Python: while not Exception

Question

So I am aware you can use try/except blocks to manipulate the output of errors, like so:

try:
    print("ok")
    print(str.translate)
    print(str.foo)
except AttributeError:
    print("oops, found an error")

print("done")

...which gives the following output:

ok
<method 'translate' of 'str' objects>
oops, found an error
done

Now, is there a way to do the following with a while loop, like while not AttributeError, like this:

while not AttributeError:
    print("ok")
    print(str.translate)
    print(str.foo)
print("done")

which would give the same output as above, just without oops, found an error? This would reduce the need for except: pass type blocks, which are necessary but a little pointless if you have nothing to do in the except block.

I tried while not AttributeError and while not AttributeError(), which both just completely skip anything in the while block.
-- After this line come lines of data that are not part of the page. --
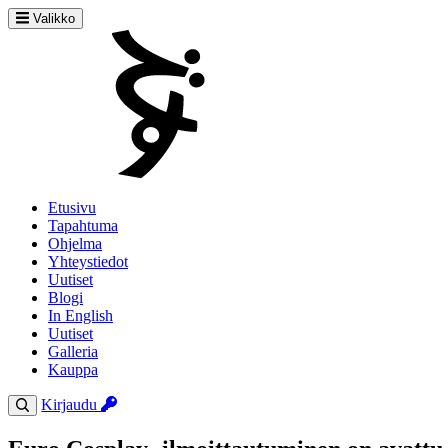
Valikko
Etusivu
Tapahtuma
Ohjelma
Yhteystiedot
Uutiset
Blogi
In English
Uutiset
Galleria
Kauppa
Kirjaudu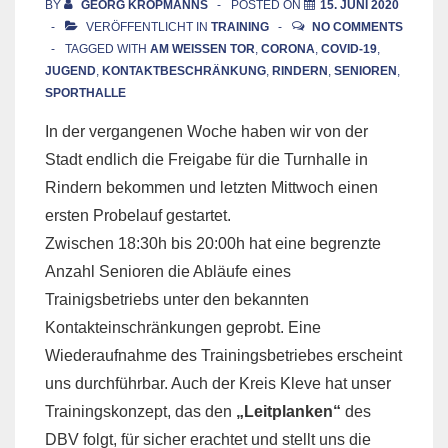
BY
GEORG KROPMANNS
POSTED ON
15. JUNI 2020
VERÖFFENTLICHT IN
TRAINING
NO COMMENTS
TAGGED WITH
AM WEISSEN TOR
,
CORONA
,
COVID-19
,
JUGEND
,
KONTAKTBESCHRÄNKUNG
,
RINDERN
,
SENIOREN
,
SPORTHALLE
In der vergangenen Woche haben wir von der
Stadt endlich die Freigabe für die Turnhalle in
Rindern bekommen und letzten Mittwoch einen
ersten Probelauf gestartet.
Zwischen 18:30h bis 20:00h hat eine begrenzte
Anzahl Senioren die Abläufe eines
Trainigsbetriebs unter den bekannten
Kontakteinschränkungen geprobt. Eine
Wiederaufnahme des Trainingsbetriebes erscheint
uns durchführbar. Auch der Kreis Kleve hat unser
Trainingskonzept, das den
„Leitplanken“
des
DBV folgt, für sicher erachtet und stellt uns die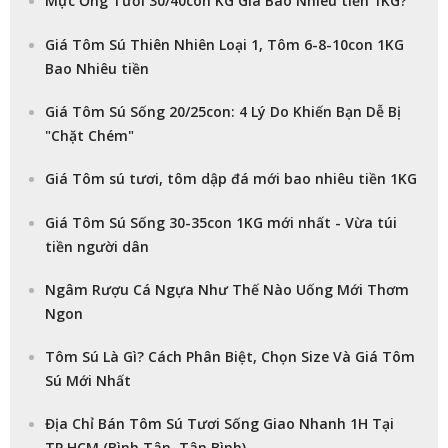
Mực Ống Tươi 30/40con KG Giá Bao Nhiêu tiền 1KG?
Giá Tôm Sú Thiên Nhiên Loại 1, Tôm 6-8-10con 1KG
Bao Nhiêu tiền
Giá Tôm Sú Sống 20/25con: 4 Lý Do Khiến Bạn Dễ Bị
"Chặt Chém"
Giá Tôm sú tươi, tôm dập đá mới bao nhiêu tiền 1KG
Giá Tôm Sú Sống 30-35con 1KG mới nhất - Vừa túi
tiền người dân
Ngâm Rượu Cá Ngựa Như Thế Nào Uống Mới Thơm
Ngon
Tôm Sú Là Gì? Cách Phân Biệt, Chọn Size Và Giá Tôm
Sú Mới Nhất
Địa Chỉ Bán Tôm Sú Tươi Sống Giao Nhanh 1H Tại
TP.HCM (Bình Tân, Tân Bình)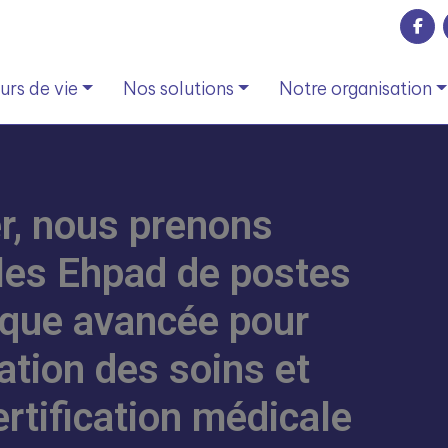
rs de vie
Nos solutions
Notre organisation
r, nous prenons
 les Ehpad de postes
tique avancée pour
ation des soins et
ertification médicale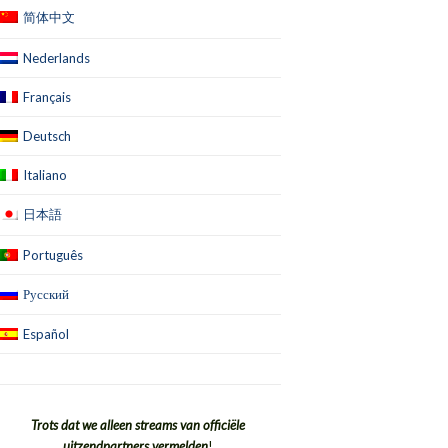
简体中文
Nederlands
Français
Deutsch
Italiano
日本語
Português
Русский
Español
Trots dat we alleen streams van officiële
uitzendpartners vermelden
!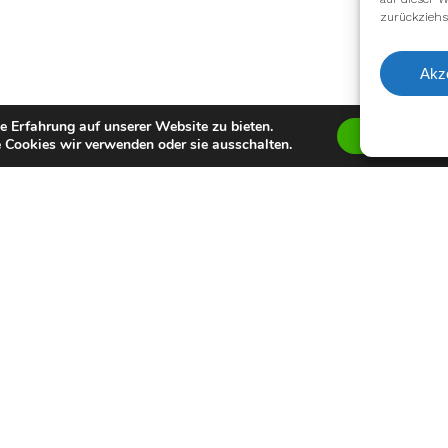
zurückziehs
Akz
e Erfahrung auf unserer Website zu bieten.
Zustimmen
 Cookies wir verwenden oder sie ausschalten.
Auszeichnung
Keine bekannte
Ausgewählte S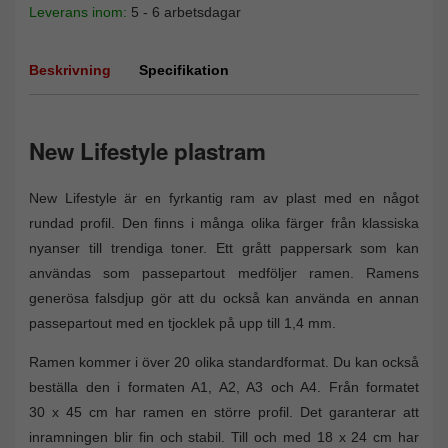
Leverans inom:
5 - 6 arbetsdagar
Beskrivning
Specifikation
New Lifestyle plastram
New Lifestyle är en fyrkantig ram av plast med en något
rundad profil. Den finns i många olika färger från klassiska
nyanser till trendiga toner. Ett grått pappersark som kan
användas som passepartout medföljer ramen. Ramens
generösa falsdjup gör att du också kan använda en annan
passepartout med en tjocklek på upp till 1,4 mm.
Ramen kommer i över 20 olika standardformat. Du kan också
beställa den i formaten A1, A2, A3 och A4. Från formatet
30 x 45 cm har ramen en större profil. Det garanterar att
inramningen blir fin och stabil. Till och med 18 x 24 cm har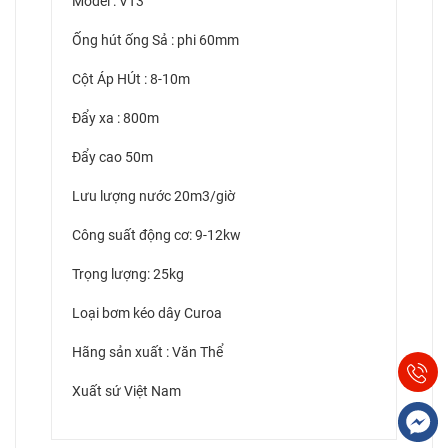
Model : VT3
Ống hút ống Sả : phi 60mm
Cột Áp HÚt : 8-10m
Đẩy xa : 800m
Đẩy cao 50m
Lưu lượng nước 20m3/giờ
Công suất động cơ: 9-12kw
Trọng lượng: 25kg
Loại bơm kéo dây Curoa
Hãng sản xuất : Văn Thể
Xuất sứ Việt Nam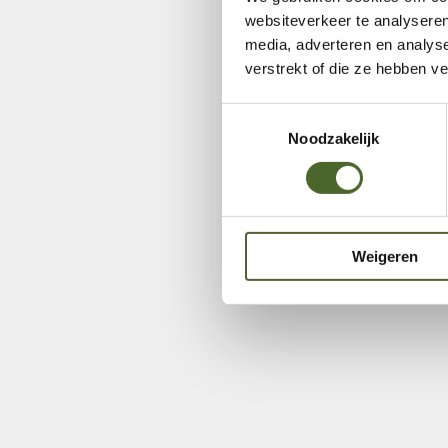
websiteverkeer te analyseren
media, adverteren en analys
verstrekt of die ze hebben v
Toestemmingsselectie
Noodzakelijk
Weigeren
Karrensp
So, is there a way to do this in Python?

Edit: This really isn't a loop per se, but the while block would run, and continue on if it encounters an error, and just continue on if it reaches the end.

Answer 1

You can nest while loop:

try:
    while True:
        print("ok")
        print(str.translate)
        print(str.foo)
except AttributeError:
    print('done')

In this case you don't need to call break explicitly.

Answer 2

You can use suppress() as an alternative to try/except/pass available for python 3.4+

from contextlib import suppress

while True:
    with suppress(AttributeError):
        print("ok")
        print(str.translate)
        print(str.foo)
    break
print('done')

Answer 3

Can you try something like:

while True:
    try:
        print("ok")
        print(str.translate)
        print(str.foo)
    except:
        break
print('done')

Answer 4

The following code will loop until it encounters an error.

while True:
  try:
    print("ok")
    print(str.translate)
    print(str.foo)
  except AttributeError:
    print("oops, found an error")
    break
  print("done")